While it will likely initially buy core bonds like Germany, France, Netherlands, Austria, and Finland, it will also probably diversify its reserve holdings into other countries outside the eurozone and the US. These may include Australia, Canada, Norway and Sweden.
The prospect of inflows coupled with the likelihood of further easing by the US and the softness of the world economy may encourage the shift in expectations that was already taking place against additional tightening among major industrialized countries.

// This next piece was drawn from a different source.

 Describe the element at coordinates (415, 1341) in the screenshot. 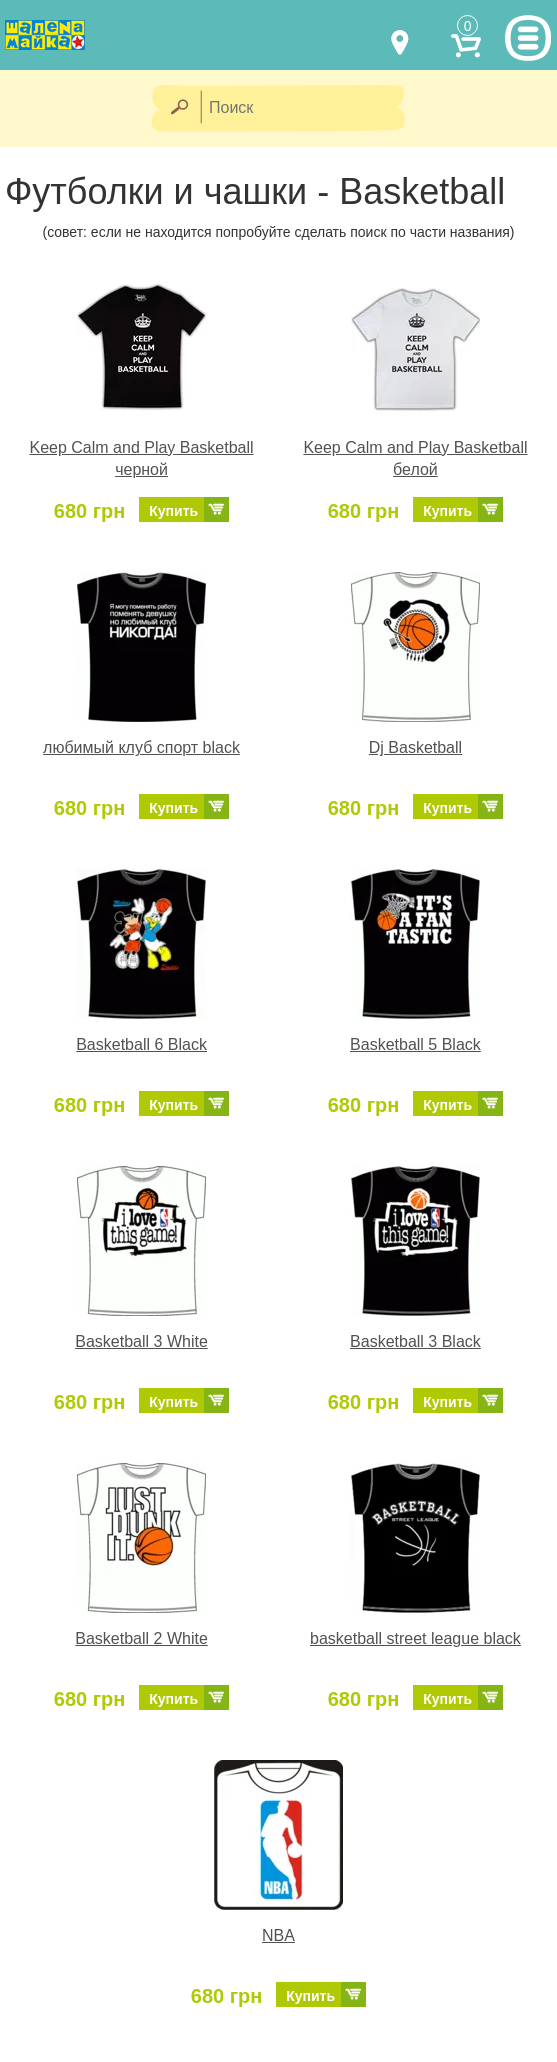

I see `Basketball 3 Black` at that location.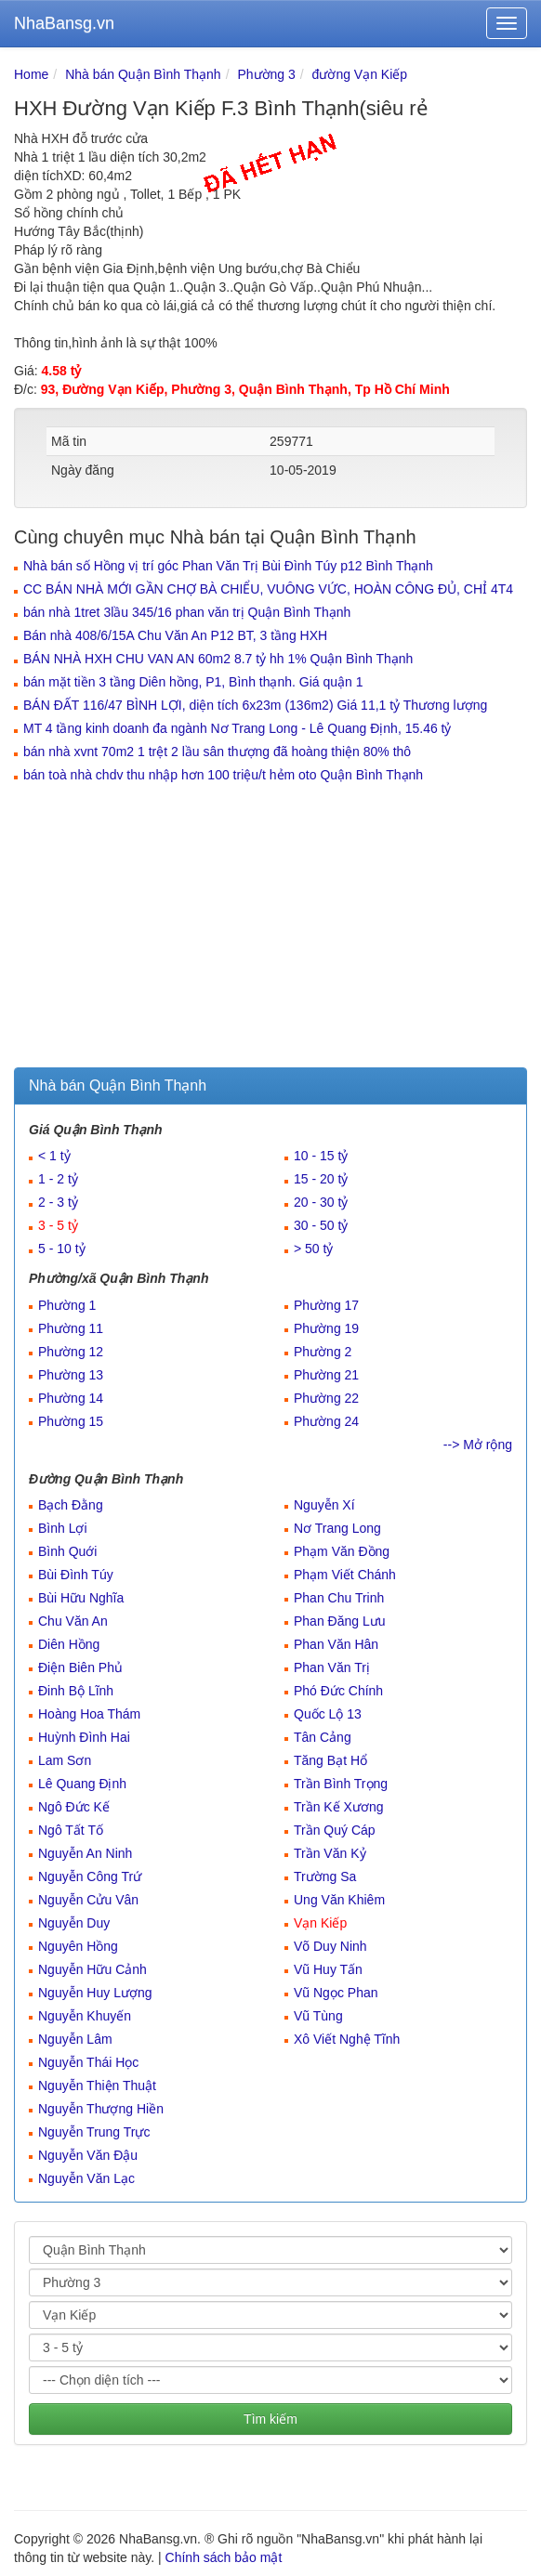  I want to click on [Advertisement], so click(270, 928).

The Reserve Bank of Australia is clearly in neutral, but the market is still pricing in over 100 bp of easing over the next 12 months, which seems too much. The Bank of Canada meets tomorrow and at least a rate cut before the end of the year seems increasingly likely. The rate hike the market has been pricing in for New Zealand may have to be re-thought.

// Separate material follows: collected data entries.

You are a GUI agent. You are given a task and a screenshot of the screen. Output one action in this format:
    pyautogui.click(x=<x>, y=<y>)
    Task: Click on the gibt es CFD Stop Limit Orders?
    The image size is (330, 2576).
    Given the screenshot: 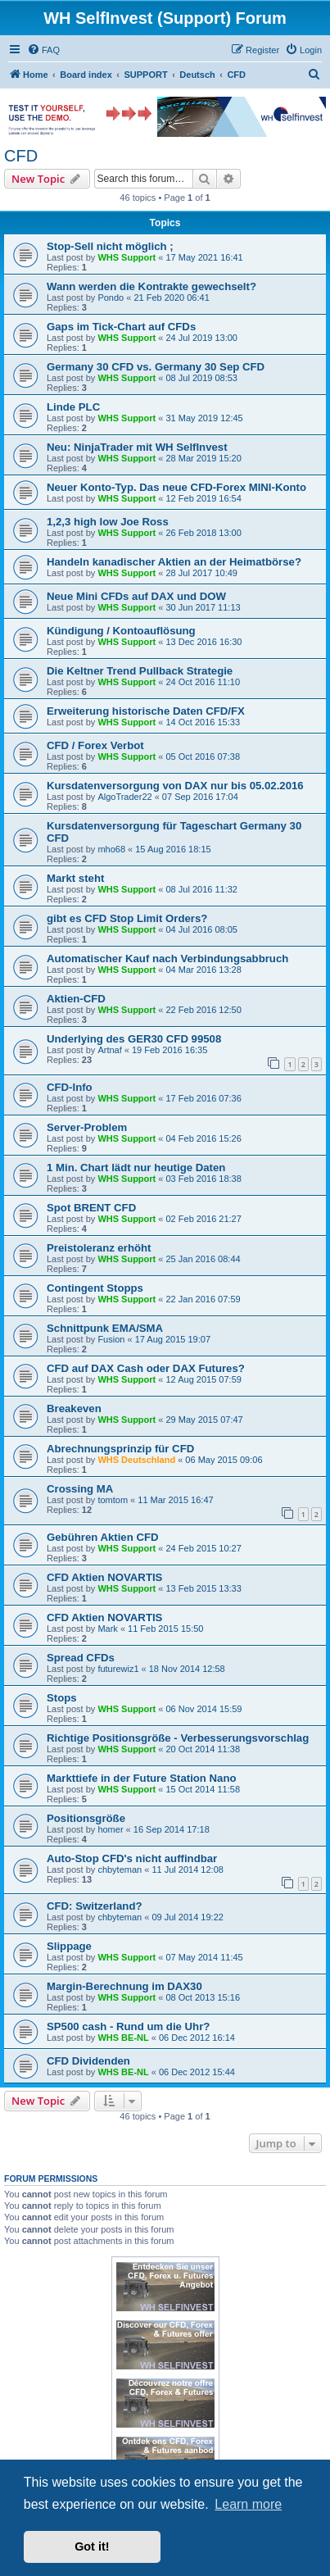 What is the action you would take?
    pyautogui.click(x=127, y=918)
    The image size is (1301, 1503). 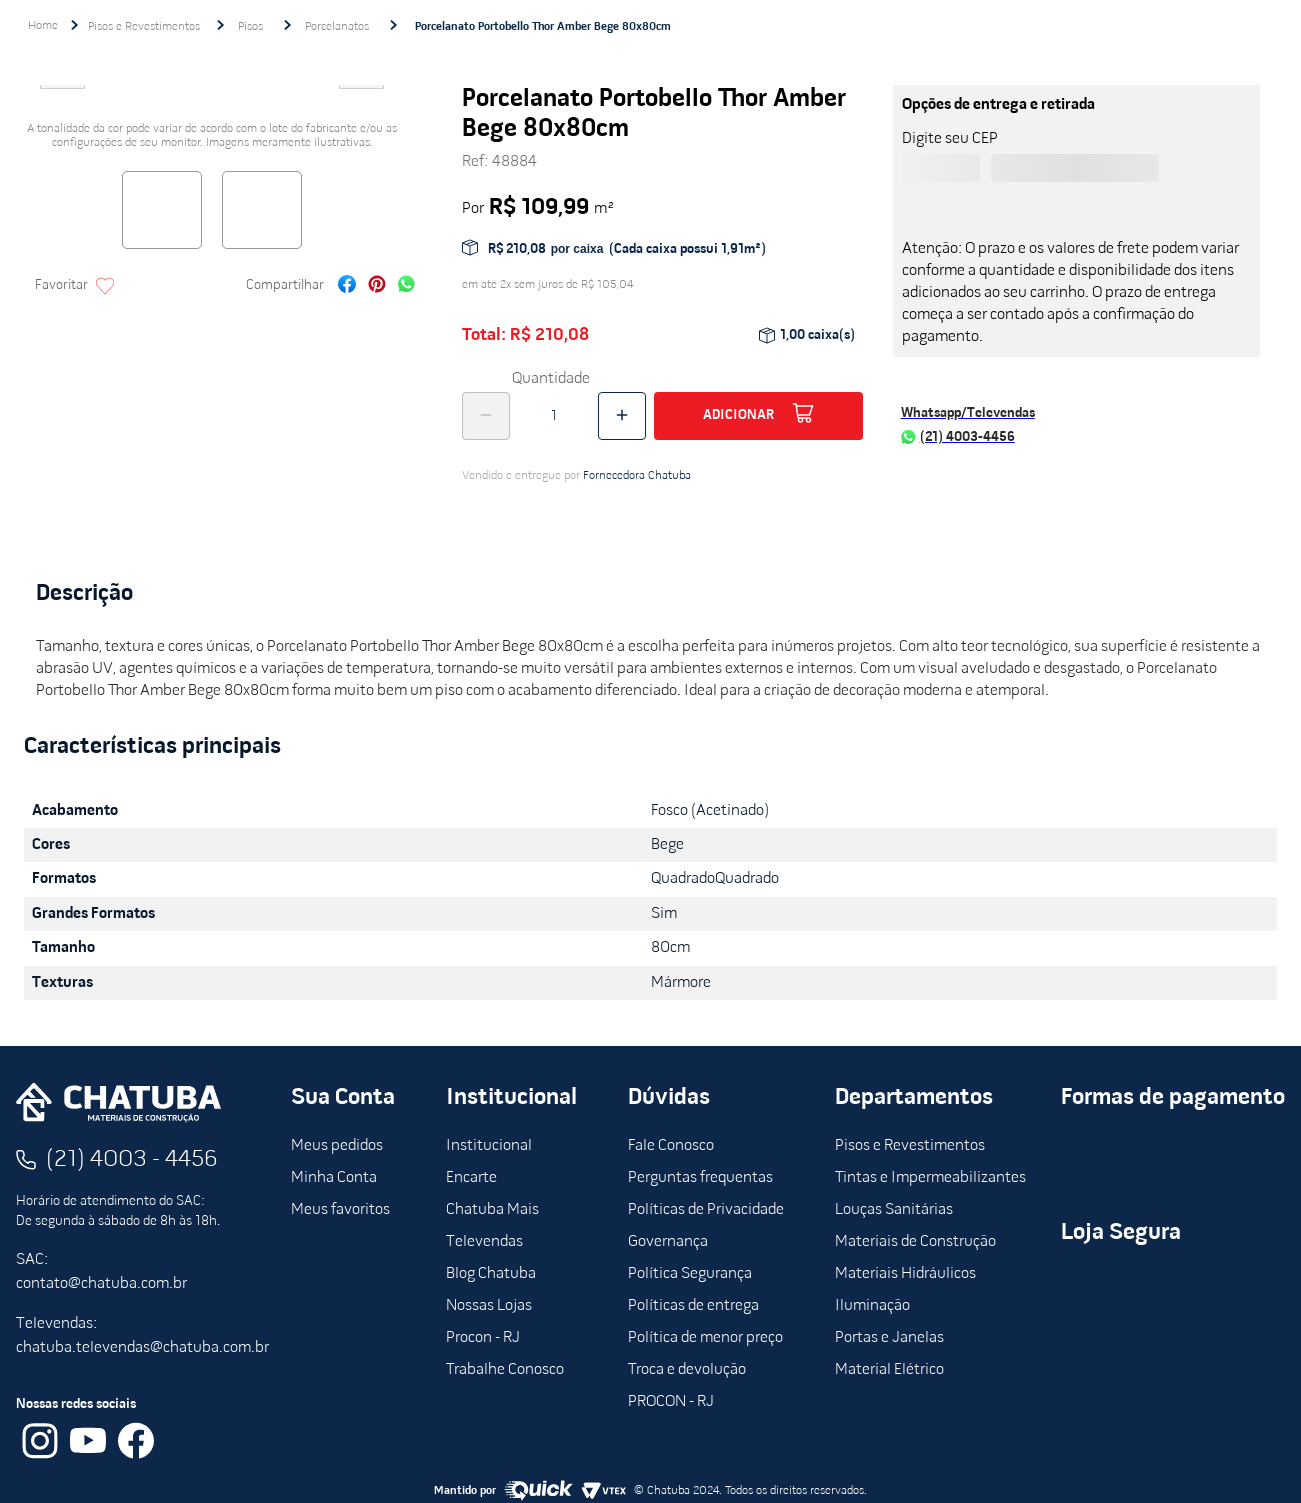 I want to click on Porcelanatos, so click(x=337, y=27).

Although the central banks of Norway and Sweden has signaled higher rates, policy makers are likely to go back to the drawing board. The euro fell to its lowest level against the Norwegian krone since early 2003 today. The krone was easily the best performing currency in the wake of the SNB's move. Denmark is also interesting. It has been attracting safe haven flows, prompting the central bank to shave rates on Aug. 25. An additional rate cut in the next week or so should not be surprising.
The Japanese yen weakened after the SNB's move. Recall that among the majors, speculators had their largest long currency position in yen. The SNB's move puts additional pressure on Japanese officials even if it is not obvious from the price action. In early August, after the SNB took first mover advantage, the BOJ intervened unilaterally the very next day. If there have been two main safe havens and you take one away, what's left? Despite the G7 meeting this weekend, coordinated intervention to stem the yen's appreciation is highly unlikely, leaving the new Japanese government will few options.

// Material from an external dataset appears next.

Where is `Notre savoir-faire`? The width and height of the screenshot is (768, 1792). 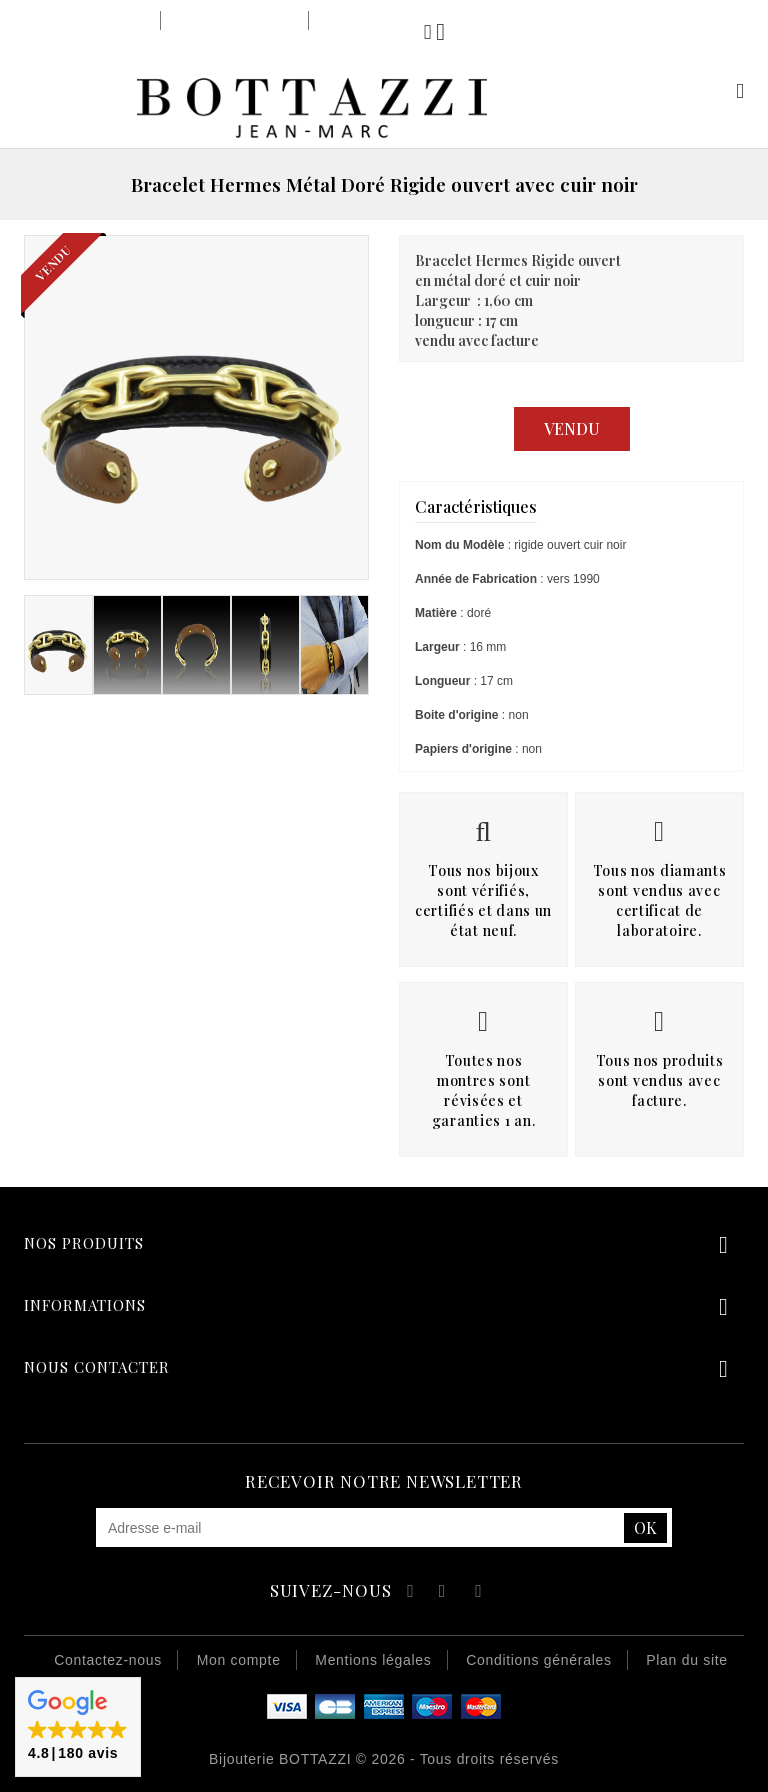 Notre savoir-faire is located at coordinates (234, 20).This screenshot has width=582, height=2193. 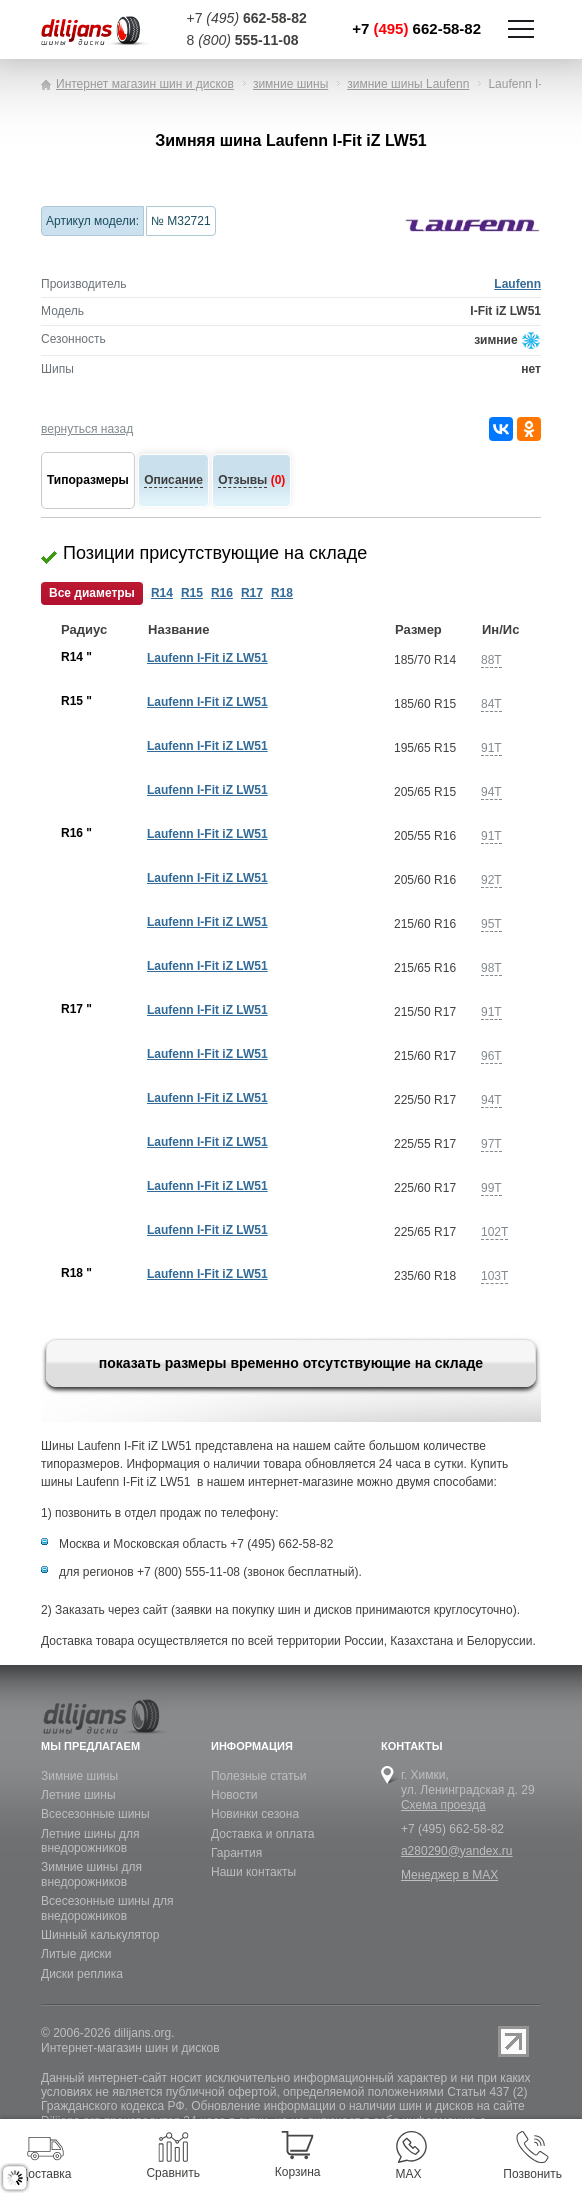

Broadly speaking, the SNB's move is a euro negative development and could very well serve as that trigger previously discussed to get the trend flowers and momentum players to believe that the proverbial train is leaving the station with few aboard.
The euro's price action is poor. Updating those short-term indicators I often find helpful, note that the two-year US-German spread has returned to practically where it start the year at 20 bp in Germany's favor despite the ECB hiking rates not once but twice this year and the Fed seemingly on the verge of additional easing. The risk-reversals (25 delta three-month) are at a new record premium for euro puts of over 4%. The euro is trading below its 200-day moving average which comes in near $1.4016 today. That area should act as resistance is this is going to be a clear break. Note too that the trend line that connects the July 12, Aug. 5 and Aug. 11 lows was tested on the initial knee jerk euro rally on the SNB announcement. It held and the euro is posting an outside down day. As mentioned, the net speculative position at the IMM is nearly flat and this is the kind of technical action that traders like to see.